Edit after looking it up (leaving this comment in case someone else has the same question): Apparently microcode is in fact stored in the CPU itself and it does have permanent storage. The BIOS is only used for updating this internal memory and doesn’t transfer the microcode on every boot. I still wonder if the microcode patches are somehow validated/signed though, otherwise everyone with a kernel exploit could issue update commands to the BIOS with malicious microcode content?

By @jl6 - 5 months
Where would exploit code persist? In the BIOS EEPROM? Are Dual-BIOS motherboards such as from Gigabyte (which can re-flash the BIOS from a read-only copy on a second chip) a viable recovery option for a system which has been infested using this attack?
By @farawayea - 5 months
They don't want to fix this for Ryzen 3000 desktop CPUs. I guess they're not getting money from me for at least 5 years.

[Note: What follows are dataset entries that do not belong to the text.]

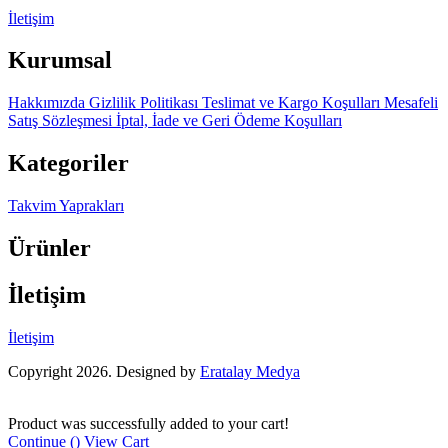
İletişim
Kurumsal
Hakkımızda
Gizlilik Politikası
Teslimat ve Kargo Koşulları
Mesafeli
Satış Sözleşmesi
İptal, İade ve Geri Ödeme Koşulları
Kategoriler
Takvim Yaprakları
Ürünler
İletişim
İletişim
Copyright 2026. Designed by
Eratalay Medya
Product was successfully added to your cart!
Continue (
)
View Cart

How is a compromised AMD CPU better than Intel's CPUs which get damaged due to oxidation and high voltage?

By @wmf - 5 months
Original source: https://ioactive.com/event/def-con-talk-amd-sinkclose-univer...
By @yencabulator - 5 months
Video of the talk is up at https://youtu.be/7Wp5D-a0XgE about 2h3min into the live stream.
By @commercialnix - 5 months
We need heavy-handed laws mandating that any firmware included with hardware sold must be accompanied by source code, documentation to interfaces, and can be flashed by any person in legal possession/ownership of the hardware. And, that any cryptographic keys for such are not "fused in" so they can be changed with appropriate physical access (and optionally sealed with tamper-evident material).

There's no valid reason to not have this law. Any "intellectual property" excuses aren't going to fly, everyone already knows they're bullshit.

edited: slightly clarified legal possession

By @mike256 - 5 months
That's actually good news. It means I can access data which is encrypted in a secure part of memory which I am forced to have but don't want.
By @nightowl_games - 5 months
Less is more. We need less surface area to attack. The most secure system is one that does not have any input.
By @dtx1 - 5 months
Oh did they find the NSA Backdoor or are all hardware firmwares just leaking like a sieve?
By @jmole - 5 months
I’ve always kept the dedicated BMC network port locked down out of paranoia, but this seems to be an exploit that a rogue BMC or BIOS could use to access the host networking stack.